Transcribe, word for word and with nothing extra, the line containing "Почему это важно?" and each line that comes after it in the entries.

Data supplied:
-- Opening Marker --

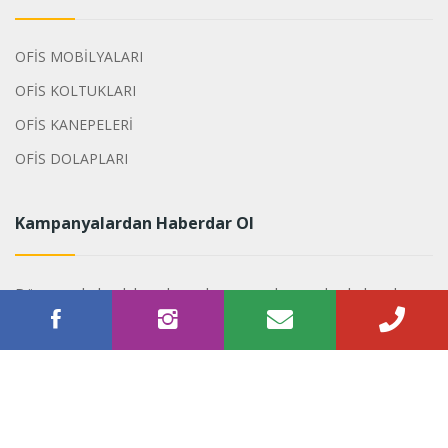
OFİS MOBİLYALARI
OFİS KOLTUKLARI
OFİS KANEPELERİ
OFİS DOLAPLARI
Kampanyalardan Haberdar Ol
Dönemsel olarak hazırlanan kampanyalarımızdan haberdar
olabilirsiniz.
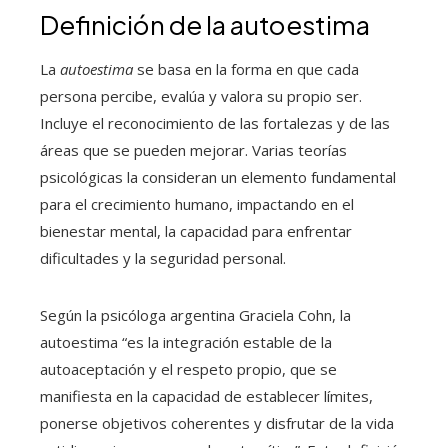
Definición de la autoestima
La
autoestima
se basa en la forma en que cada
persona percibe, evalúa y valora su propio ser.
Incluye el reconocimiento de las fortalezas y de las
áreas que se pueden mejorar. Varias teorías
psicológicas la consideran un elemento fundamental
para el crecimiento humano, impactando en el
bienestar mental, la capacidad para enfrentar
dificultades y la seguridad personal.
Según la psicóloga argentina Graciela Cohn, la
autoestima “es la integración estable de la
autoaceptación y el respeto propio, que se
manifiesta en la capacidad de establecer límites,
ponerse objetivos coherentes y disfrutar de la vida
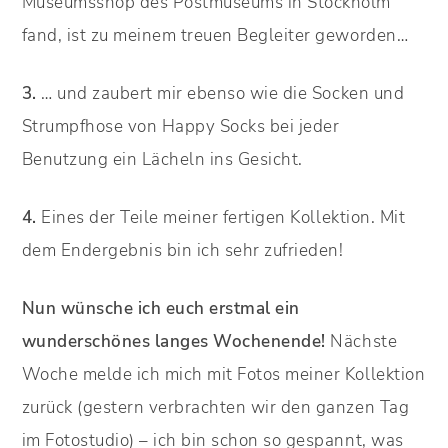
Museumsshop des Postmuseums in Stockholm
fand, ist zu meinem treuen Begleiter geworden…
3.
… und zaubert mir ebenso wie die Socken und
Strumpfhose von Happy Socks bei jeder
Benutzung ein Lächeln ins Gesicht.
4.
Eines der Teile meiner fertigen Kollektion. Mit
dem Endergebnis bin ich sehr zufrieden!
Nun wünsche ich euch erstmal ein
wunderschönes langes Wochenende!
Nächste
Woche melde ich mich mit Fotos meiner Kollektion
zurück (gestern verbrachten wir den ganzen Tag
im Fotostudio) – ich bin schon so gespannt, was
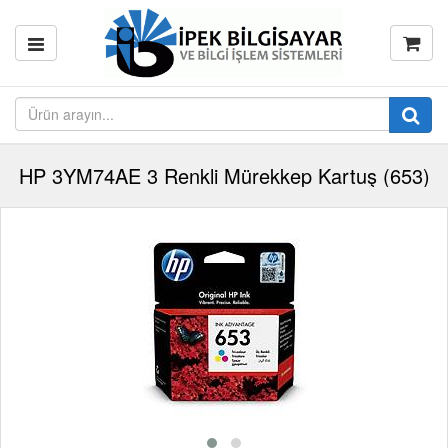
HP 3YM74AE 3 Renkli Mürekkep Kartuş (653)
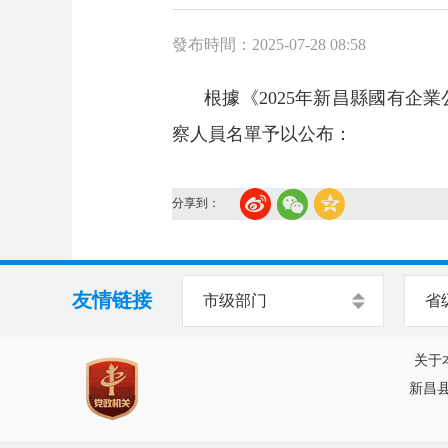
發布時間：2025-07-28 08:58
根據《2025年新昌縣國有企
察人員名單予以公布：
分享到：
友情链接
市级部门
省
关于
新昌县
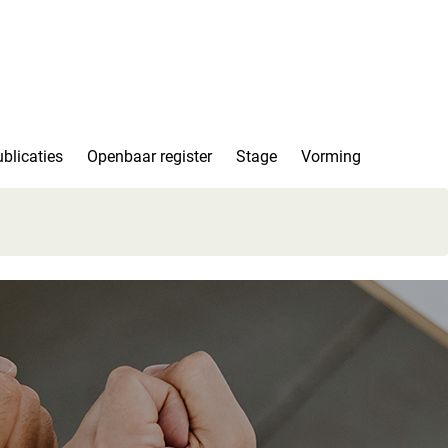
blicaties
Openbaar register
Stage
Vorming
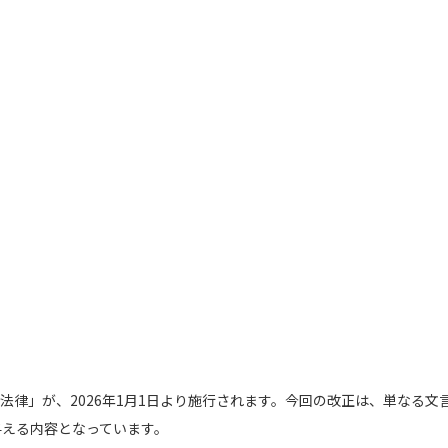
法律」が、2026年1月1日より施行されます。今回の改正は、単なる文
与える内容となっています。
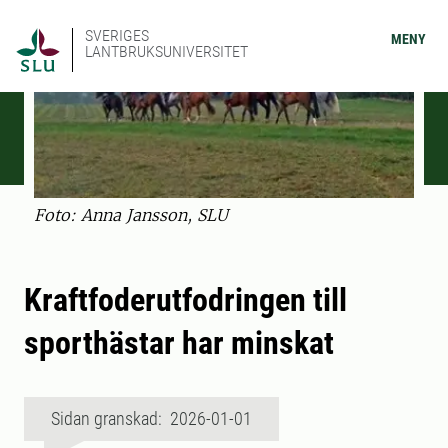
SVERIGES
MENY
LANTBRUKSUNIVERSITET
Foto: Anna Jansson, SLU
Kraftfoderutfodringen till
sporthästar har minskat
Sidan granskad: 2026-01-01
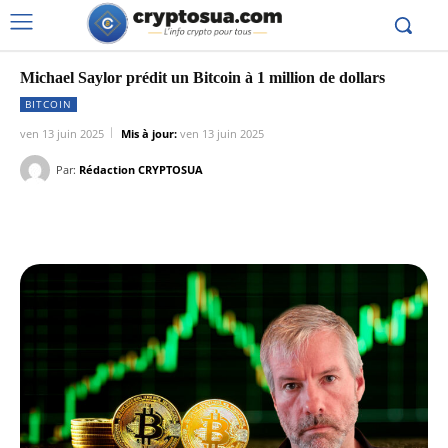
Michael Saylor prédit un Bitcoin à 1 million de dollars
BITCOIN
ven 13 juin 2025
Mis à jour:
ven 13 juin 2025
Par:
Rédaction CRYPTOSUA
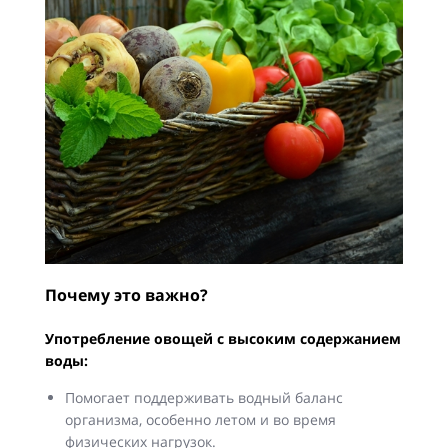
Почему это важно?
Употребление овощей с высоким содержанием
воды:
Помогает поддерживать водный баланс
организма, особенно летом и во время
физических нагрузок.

-- Closing Marker --

Answer space:
Почему это важно?
Употребление овощей с высоким содержанием
воды:
Помогает поддерживать водный баланс
организма, особенно летом и во время
физических нагрузок.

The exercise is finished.